Quantitative metrics can provide a more convincing evaluation. A common method is to regard the explanation task as a natural language generation task [
23,
33,
34]. The generated explanations should be consistent with user reviews, which can be measured by the corresponding metrics such as BLEU and ROUGE. Besides, some work [
56] propose metrics from a counterfactual perspective. The main idea is that if the explanations are correct, then the recommendations should change if the features/items used in explanations change. Quantitative metrics are more objective and efficient than case studies, but the designed metrics may not be consistent with the goal of explanations, which we discuss in the following.
Apart from quantitative metrics, some methods involve human feelings in the evaluation of explanations, which are called crowdsourcing [
12,
20,
25,
59,
63]. There are mainly three types according to the dataset construction. First is crowdsourcing with public datasets [
12,
63]. The model provides explanations based on public data and then the recruited annotators evaluate these explanations. The drawback is that the preferences of these annotators may be different from the users in the datasets. The second is crowdsourcing with annotator data and public datasets [
20]. The annotators generate some extra data (e.g., writing reviews) based on public data. Then the model is trained on the combination of the extra data and public data. The annotators only evaluate the explanations for their data as they know the real user preference. The third is crowdsourcing with totally constructed datasets [
25,
59]. The model is trained only on the data of annotators. Crowdsourcing is more accurate but also more expensive than the above two methods.

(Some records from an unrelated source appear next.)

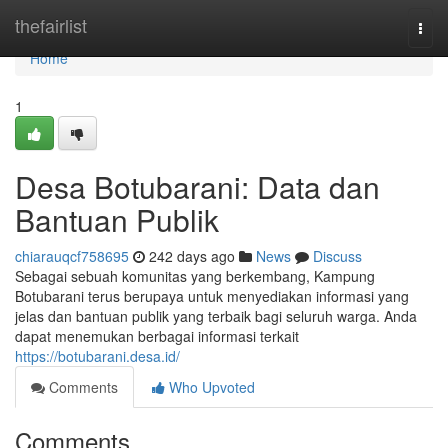
Home
thefairlist
Togg
navi
Home
1
Desa Botubarani: Data dan
Bantuan Publik
chiarauqcf758695
242 days ago
News
Discuss
Sebagai sebuah komunitas yang berkembang, Kampung
Botubarani terus berupaya untuk menyediakan informasi yang
jelas dan bantuan publik yang terbaik bagi seluruh warga. Anda
dapat menemukan berbagai informasi terkait
https://botubarani.desa.id/
Comments
Who Upvoted
Comments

Online experiments are always a gold criterion for recommender systems. The online users are often randomly divided into two groups, i.e., the model group and the baseline group. Then some utility metrics (e.g., click through rate) can be computed during a certain time. It is believed that better explanations should lead to better results [
63,
66]. Although online experiments are more reliable, they are expensive and may cause negative user experiences.
This work is more related to quantitative metrics and crowdsourcing. Previous work usually leverages user reviews as the ground truth for explanations. However, the reviews reflect the feelings after consuming, which may deviate from the feelings when receiving recommendation explanations. Thus, we collect the real feelings of users when they receive recommendations and make decisions, which are called self-explanation, to observe and analyze the true requirements of users for explanations. Corresponding results can help design better metrics.